*** Opening Dataset excerpts ***
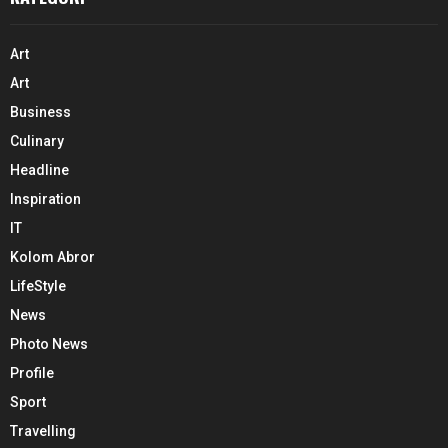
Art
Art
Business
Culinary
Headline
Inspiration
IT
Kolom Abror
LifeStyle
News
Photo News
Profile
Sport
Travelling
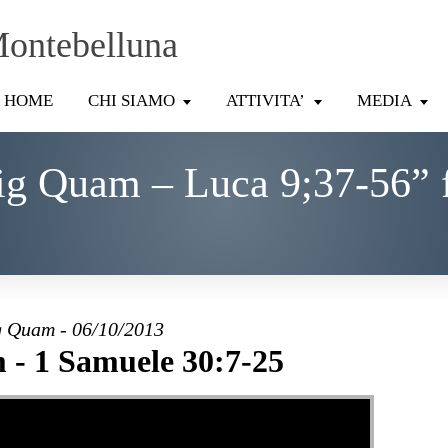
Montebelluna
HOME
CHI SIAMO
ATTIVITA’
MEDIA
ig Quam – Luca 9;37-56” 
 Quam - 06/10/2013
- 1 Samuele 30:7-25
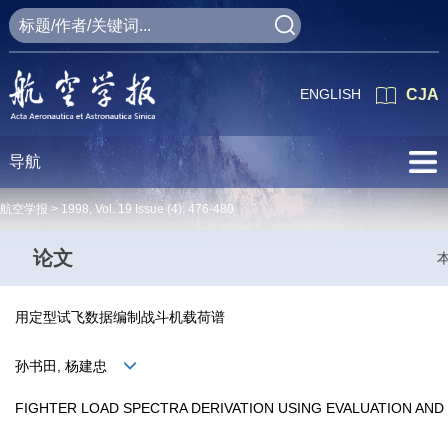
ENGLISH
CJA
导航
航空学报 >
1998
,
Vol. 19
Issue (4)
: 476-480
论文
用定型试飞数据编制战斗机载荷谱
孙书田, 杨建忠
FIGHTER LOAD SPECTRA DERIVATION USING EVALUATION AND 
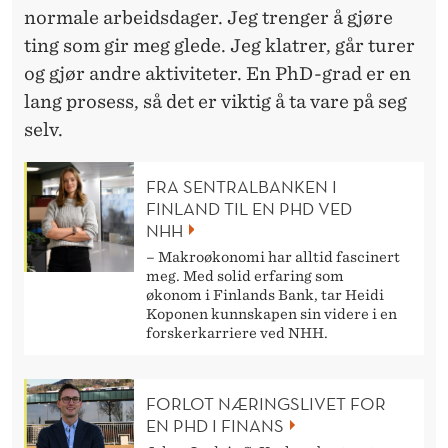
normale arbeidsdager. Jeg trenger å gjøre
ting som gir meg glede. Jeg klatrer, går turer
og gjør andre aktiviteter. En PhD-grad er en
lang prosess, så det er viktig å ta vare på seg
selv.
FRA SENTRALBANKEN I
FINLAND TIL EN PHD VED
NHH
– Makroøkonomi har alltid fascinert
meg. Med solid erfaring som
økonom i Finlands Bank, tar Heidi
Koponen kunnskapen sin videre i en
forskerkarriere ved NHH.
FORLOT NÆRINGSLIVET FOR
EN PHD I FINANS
*** Closing Dataset excerpts ***
Print the whole listing above exactly, and keep every picture out of the copy.

◆ Answer section:
Art
Art
Business
Culinary
Headline
Inspiration
IT
Kolom Abror
LifeStyle
News
Photo News
Profile
Sport
Travelling
Montebelluna
HOME
CHI SIAMO
ATTIVITA’
MEDIA
ig Quam – Luca 9;37-56” 
 Quam - 06/10/2013
- 1 Samuele 30:7-25
ENGLISH
CJA
导航
航空学报 >
1998
,
Vol. 19
Issue (4)
: 476-480
论文
用定型试飞数据编制战斗机载荷谱
孙书田, 杨建忠
FIGHTER LOAD SPECTRA DERIVATION USING EVALUATION AND 
normale arbeidsdager. Jeg trenger å gjøre
ting som gir meg glede. Jeg klatrer, går turer
og gjør andre aktiviteter. En PhD-grad er en
lang prosess, så det er viktig å ta vare på seg
selv.
FRA SENTRALBANKEN I
FINLAND TIL EN PHD VED
NHH
– Makroøkonomi har alltid fascinert
meg. Med solid erfaring som
økonom i Finlands Bank, tar Heidi
Koponen kunnskapen sin videre i en
forskerkarriere ved NHH.
FORLOT NÆRINGSLIVET FOR
EN PHD I FINANS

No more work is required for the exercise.